Have you ever noticed? There’re many social and environmental challenges around the world that we are aware of today, and while we rationally acknowledge all of them as very important we personally resonate more with some, and not so much with others.
We all have causes that make us feel a deeper resonance, a sense of “this is so important” that goes beyond simple empathy: when we are exposed to these very specific situations there’s a feeling that runs deeper and that feels in-tune with a pain we felt, or a profound fear we have.
“How can I save you from what I felt?”
“How can I prevent you from living that which I fear and that which I would find so unbearable?”
This is a tricky one.
It’s tricky because while empathy is one of the cornerstones of the impact and sustainability sector, we often avoid to examine the underlying roots of that empathy and especially the ways in which they manifest through our conscious or unconscious behaviours and actions.
So while our experienced pain and wounds are potentially our most powerful source of empathy, deep caring and desire to serve others, they can also become our biggest trap if we act from those wounds in an unconscious way, potentially falling into the Saviour Complex or perpetuating mechanisms of co-dependency with our actions or projects.
Something important to say is that none of this should be a source of shame and, as I was reflecting on this, the art of Kintsugi came to mind.
Kintsugi (金継ぎ, “golden joinery”), as you might already know, is the Japanese art of repairing broken pottery by mending the areas of breakage with lacquer dusted or mixed with powdered gold, silver, or platinum.
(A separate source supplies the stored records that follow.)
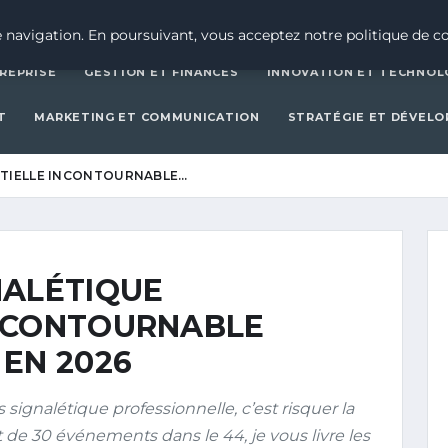
CRÉATION D’ENTREPRISE
GESTION ET FINAN
 navigation. En poursuivant, vous acceptez notre politique de co
REPRISE
GESTION ET FINANCES
INNOVATION ET TECHNOL
T
MARKETING ET COMMUNICATION
STRATÉGIE ET DÉVEL
NTIELLE INCONTOURNABLE…
NALÉTIQUE
NCONTOURNABLE
EN 2026
ignalétique professionnelle, c’est risquer la
t de 30 événements dans le 44, je vous livre les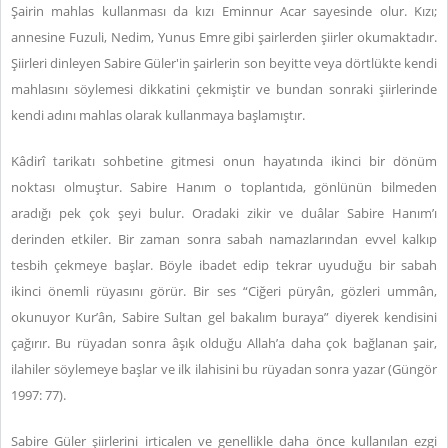
Şairin mahlas kullanması da kızı Eminnur Acar sayesinde olur. Kızı;
annesine Fuzuli, Nedim, Yunus Emre gibi şairlerden şiirler okumaktadır.
Şiirleri dinleyen Sabire Güler'in şairlerin son beyitte veya dörtlükte kendi
mahlasını söylemesi dikkatini çekmiştir ve bundan sonraki şiirlerinde
kendi adını mahlas olarak kullanmaya başlamıştır.
Kâdirî tarikatı sohbetine gitmesi onun hayatında ikinci bir dönüm
noktası olmuştur. Sabire Hanım o toplantıda, gönlünün bilmeden
aradığı pek çok şeyi bulur. Oradaki zikir ve duâlar Sabire Hanım’ı
derinden etkiler. Bir zaman sonra sabah namazlarından evvel kalkıp
tesbih çekmeye başlar. Böyle ibadet edip tekrar uyuduğu bir sabah
ikinci önemli rüyasını görür. Bir ses “Ciğeri püryân, gözleri ummân,
okunuyor Kur’ân, Sabire Sultan gel bakalım buraya” diyerek kendisini
çağırır. Bu rüyadan sonra âşık olduğu Allah’a daha çok bağlanan şair,
ilahiler söylemeye başlar ve ilk ilahisini bu rüyadan sonra yazar (Güngör
1997: 77).
Sabire Güler şiirlerini irticalen ve genellikle daha önce kullanılan ezgi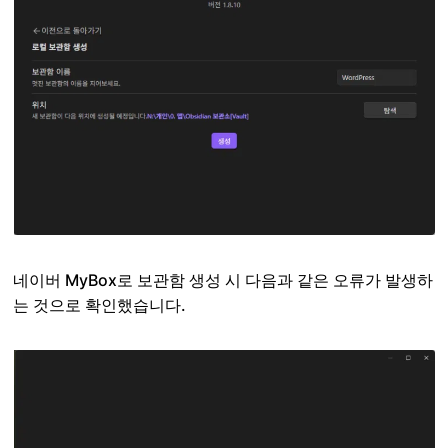
네이버 MyBox로 보관함 생성 시 다음과 같은 오류가 발생하
는 것으로 확인했습니다.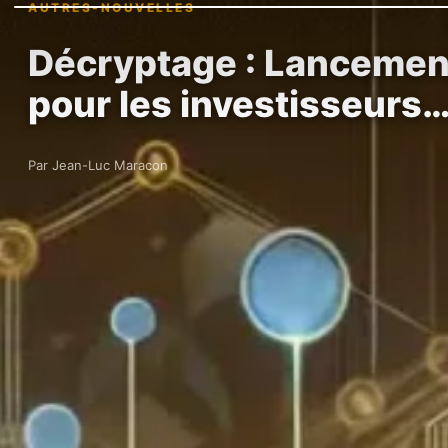
AUTRES-NOUVELLES
Décryptage : Lancement
pour les investisseurs
Par Jean-Luc Maracon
The philosophy behind invites us to embrace flaws and imperfections, but that’s not the direction my thoughts took as I was thinking about this.
Kintsugi to me symbolises the opportunity that for-impact entrepreneurs and professionals have to elevate the paradigm of how we do “impact”.
For the first time in history we have the tools to:
- become aware of our breakages;
- learn how to embrace those imperfections as a powerful source of grace and connection with others, our communities and nature;
- Break the pattern of pain and co-dependency and hold the space for true empowerment.
Leonard Cohen used to say: “There is a crack in everything, that’s how the light gets in”
I believe that that’s also how our light gets out: in the form of conscious actions and projects that answers to today’s social and environmental challenges in new, better ways than even before.
What comes up for you as you read this?